[The data]:
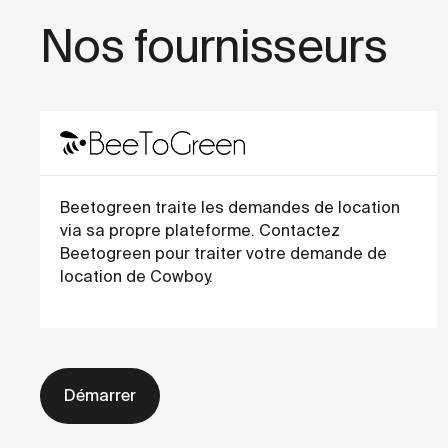
Nos fournisseurs
Beetogreen traite les demandes de location
via sa propre plateforme. Contactez
Beetogreen pour traiter votre demande de
location de Cowboy.
Démarrer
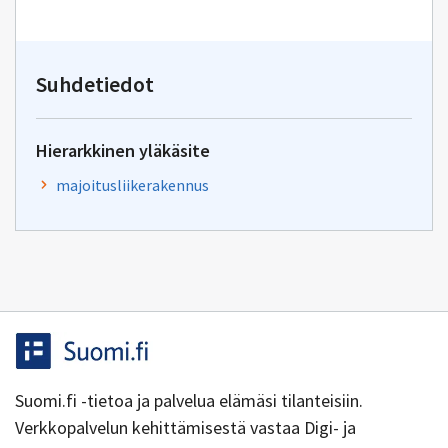
sähköpostin
kirjoitus
osoitteeseen
yhteentoimivuus.ym@gov.f
Suhdetiedot
Hierarkkinen yläkäsite
majoitusliikerakennus
Suomi.fi -tietoa ja palvelua elämäsi tilanteisiin.
Verkkopalvelun kehittämisestä vastaa Digi- ja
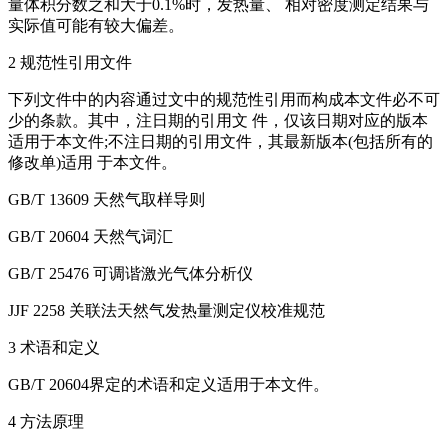
量体积分数之和大于0.1%时，发热量、 相对密度测定结果与
实际值可能有较大偏差。
2 规范性引用文件
下列文件中的内容通过文中的规范性引用而构成本文件必不可
少的条款。其中，注日期的引用文 件，仅该日期对应的版本
适用于本文件;不注日期的引用文件，其最新版本(包括所有的
修改单)适用 于本文件。
GB/T 13609 天然气取样导则
GB/T 20604 天然气词汇
GB/T 25476 可调谐激光气体分析仪
JJF 2258 关联法天然气发热量测定仪校准规范
3 术语和定义
GB/T 20604界定的术语和定义适用于本文件。
4 方法原理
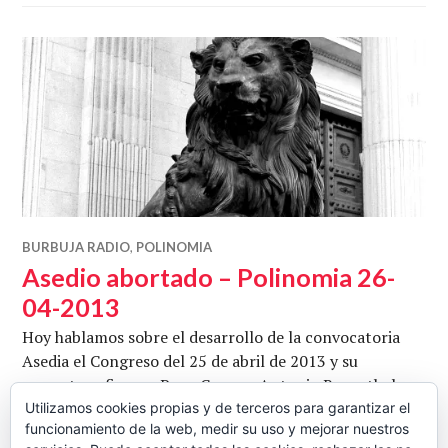
BURBUJA RADIO
,
POLINOMIA
Asedio abortado – Polinomia 26-
04-2013
Hoy hablamos sobre el desarrollo de la convocatoria
Asedia el Congreso del 25 de abril de 2013 y su
prematuro fin con Pepe Crespo, Antonio Rosenthal e
Iván Vélez. Conduce Juan Martínez. Escuchar y/o
Utilizamos cookies propias y de terceros para garantizar el
funcionamiento de la web, medir su uso y mejorar nuestros
descargar en ivoox. Fotografía de MGM Photos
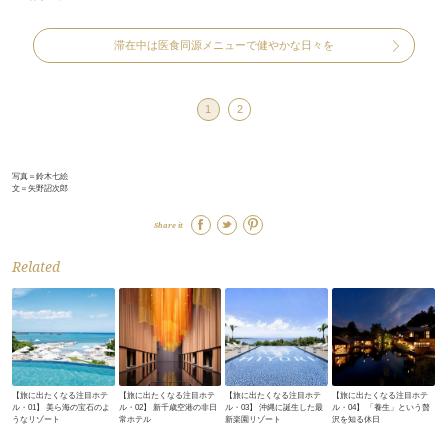
滞在中は医食同源メニューで健やかな日々を
1
2
写真＝鈴木七絵
文＝矢野詔次郎
Share it
Related
【旅に出たくなる注目ホテ
【旅に出たくなる注目ホテ
【旅に出たくなる注目ホテ
【旅に出たくなる注目ホテ
ル・01】 美ら海の宝石のよ
ル・02】 新千歳空港の非日
ル・03】 沖縄に誕生した最
ル・04】 「養生」という贅
うなリゾート
常ホテル
新楽園リゾート
沢を知る休日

[Directions]: Only the lines of the data holding the string "Beetogreen" are wanted; copy each of them.

[Result]:
Beetogreen traite les demandes de location
Beetogreen pour traiter votre demande de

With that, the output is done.